Через три месяца на Октябрьской демонстрации в Питере вместо шутки о «нашей родной халтуре» мы с кучкой друзей подняли другой лозунг: «Руки прочь от Венгрии!» Тут же, на Дворцовой площади, мы были арестованы. Суд, короткий и ухмыльчивый, распределил сроки, от трех до семи лет. Я получил семь и оттрубил их в Потьме от звонка до звонка.

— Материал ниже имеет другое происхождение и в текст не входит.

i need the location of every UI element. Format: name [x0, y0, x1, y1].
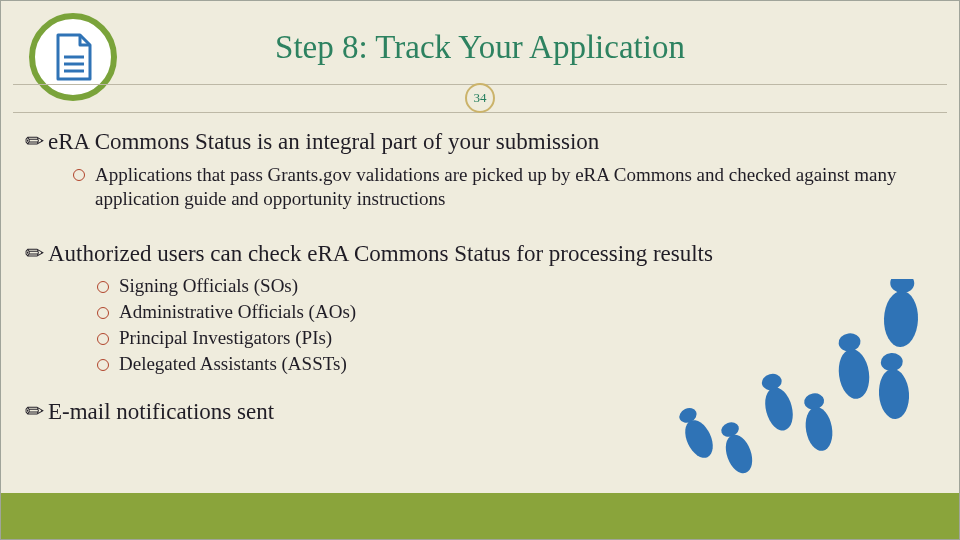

Прошло еще сорок с чем-то лет. Окончательно рухнул социализм. Моложавый старик, рассказавший эту историю, до сих пор играет на рояле в московском клубе «Лорд Байрон» и поет песенки на английском языке. Нельзя не отметить, что он пользуется льготами как жертва политических репрессий, и в частности бесплатным проездом на общественном транспорте.
1960–2004
Непрерывная линия
Памяти Красаускаса
Вот времена десятилетней давности. Маленький самолет с кожаными сиденьями. Скажете, нет таких. Не знаю, мне именно таким он запомнился. Аэро, кресел на десять-двенадцать, похожее на лимузин двадцатых годов: красное дерево, плюш, бронза и кожаные кресла, изрядно потертые, слегка потрескавшиеся. Он летел тихо, поскрипывал, стюард играл на скрипке. Отличная машина, дивный мотор, свечам сорок лет – и никакого нагара. Говорят, что иные самолеты просто поражают специалистов своей долговечностью.
Ты приземляешься в Паланге и идешь через аэродромное поле к зданию аэростанции. Тогда оно было не таким, как сейчас, отнюдь не напоминало вокзал, скорее приморскую виллу, а полосатый чулок на крыше, вечно надутый балтийским ветром, как бы приглашал отдохнуть с приключенческой книгой в левой руке и со стаканом бренди в правой.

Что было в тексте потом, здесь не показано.